ESTE SIGLO, ESTE CONTINENTE

Cuando nos aventuramos en el universo de la memoria es necesario ser conscientes del punto de partida de nuestro itinerario que puede ser muy distinto al punto de llegada y de las posiciones del sujeto que viaja. La perspectiva desde la que hablo tiene sus raíces en la tradición literaria y académica europea, y tiene lugar en el contexto temporal aunque un poco más amplio de lo que Eric Hobsbawn (1994) ha definido como «el corto siglo XX» (ni que decir tiene que mi investigación hace un recorrido histórico muy diferente del de Hobsbawn), desde la Primera Guerra Mundial hasta el final del siglo. Cuando uso el término «europeo», soy consciente de que nuestra cultura europea es muy incompleta y de que, en mi propio caso, los puntos de referencia a ésta se limitan sólo a algunos países europeos. Sin embargo, al menos en las intenciones, quiero referirme a un espacio cultural europeo común, cuya constitución es un proceso que está en curso.

En cuanto a la dimensión temporal, este siglo posee una característica específicamente suya respecto a los procesos de recordar y olvidar. En su breve pero denso libro sobre la reconciliación entre historia y memoria en el caso de las deportaciones, Anna Rossi-Doria (1998) subraya que el siglo XX ha sido, por lo general, un periodo de supresión de la memoria que ha prolongado la tendencia a borrar el pasado, tendencia nacida de la crisis de la memoria y de la experiencia que, según Walter Benjamin, es típica de la modernidad. Tal supresión ha sido el objetivo de los regímenes totalitarios, pero no sólo de éstos; como veremos, también puede constatarse en regímenes políticos democráticos o de transición.

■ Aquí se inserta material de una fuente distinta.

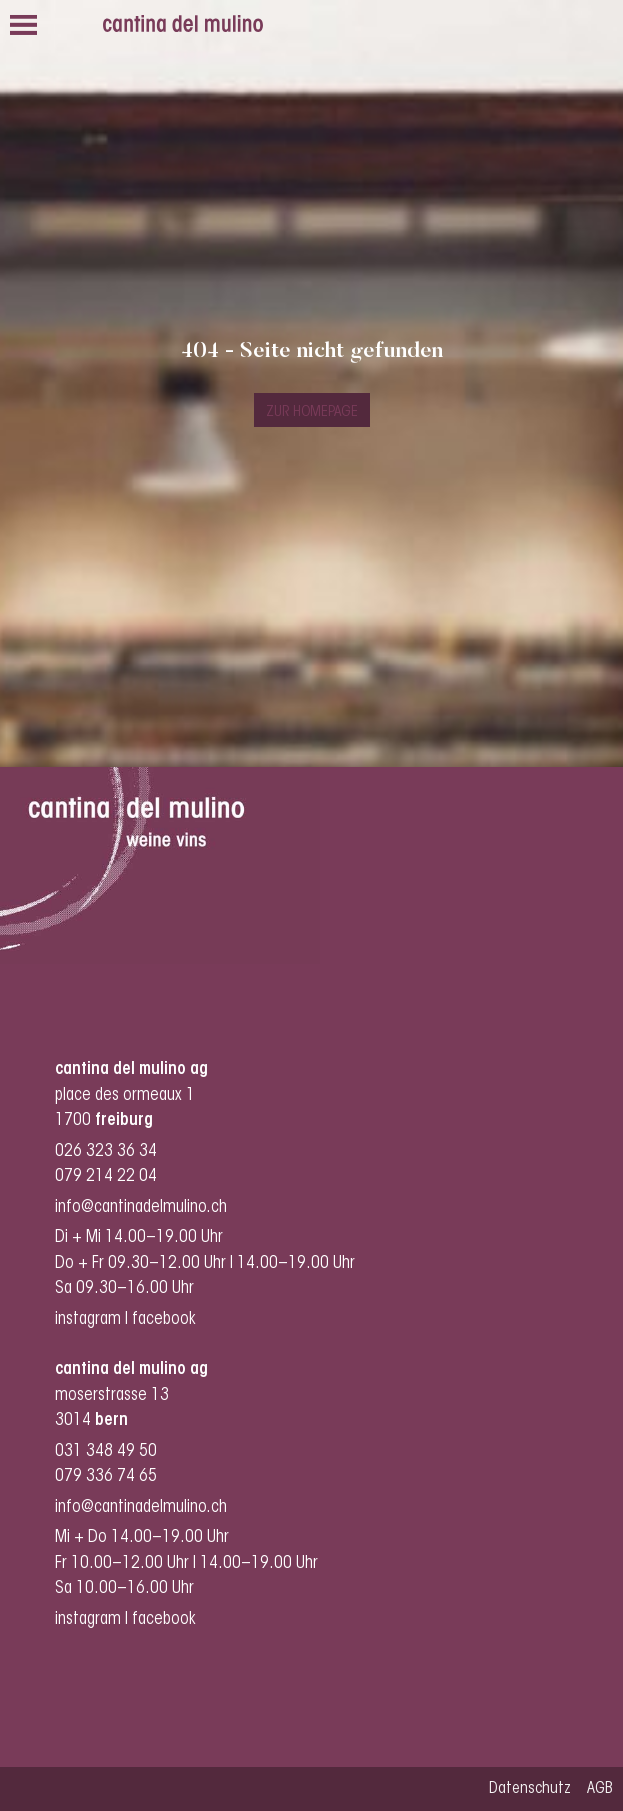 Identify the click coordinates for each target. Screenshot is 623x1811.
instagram (88, 1319)
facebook (166, 1319)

A pesar de esto, cualquier operación que pretenda suprimir la memoria no puede dejar de representar, al mismo tiempo, el esfuerzo por producir otra serie de recuerdos que, de manera violenta, reemplacen los precedentes. La memoria, bajo muchos aspectos, es un campo de batalla. En realidad, sería más oportuno hablar de un siglo que ha dado vida a una contradictoria trama de memoria y olvido. Basta con citar los Theatres of Memory de Raphael Samuel (1994) como excelente ilustración del crecimiento, pero también de la ambivalencia, de las formas de la memoria, allí dónde la memoria puede transformarse en una forma de olvido, entre nostalgia y consumismo.

Un ejemplo del doble carácter de exaltación y supresión de la memoria puede encontrarse en la transformación de Hiroshima en lugar de placer y diversión urbano. Sobre la base de una investigación llevada a cabo entre 1986 y 1990, Lisa Yoneyama (1994) ha llegado a la conclusión que los cánones estéticos dominantes en la reconstrucción de Hiroshima han sido la luminosidad, la comodidad y la limpieza. La ciudad se está convirtiendo en una gran metrópolis que mira hacia el futuro y en un centro internacional de comercio y consumo: lo que fue «deprimente y oscuro» se transforma en «luminoso y jovial». En la cartografía oficial de la memoria, concluye Yoneyama, ya no queda espacio para la muerte, la rabia y el dolor.

No es casualidad que el primer ejemplo elegido para el presente recorrido no proceda del territorio europeo: de esta manera quiero mostrar que soy consciente de que la memoria de Europa, en el ámbito de la cual quiero trabajar, debe insertarse en un contexto mundial. No sé hasta qué punto seré capaz de hacerlo aquí, pero trataré de, al menos, mandar señales que sugieran que tal horizonte está presente tanto en mi mente como en mi investigación, la cual adopta, como núcleo de intervención cultural, la crítica del eurocentrismo desde dentro de sí mismo (Passerini, 1999a).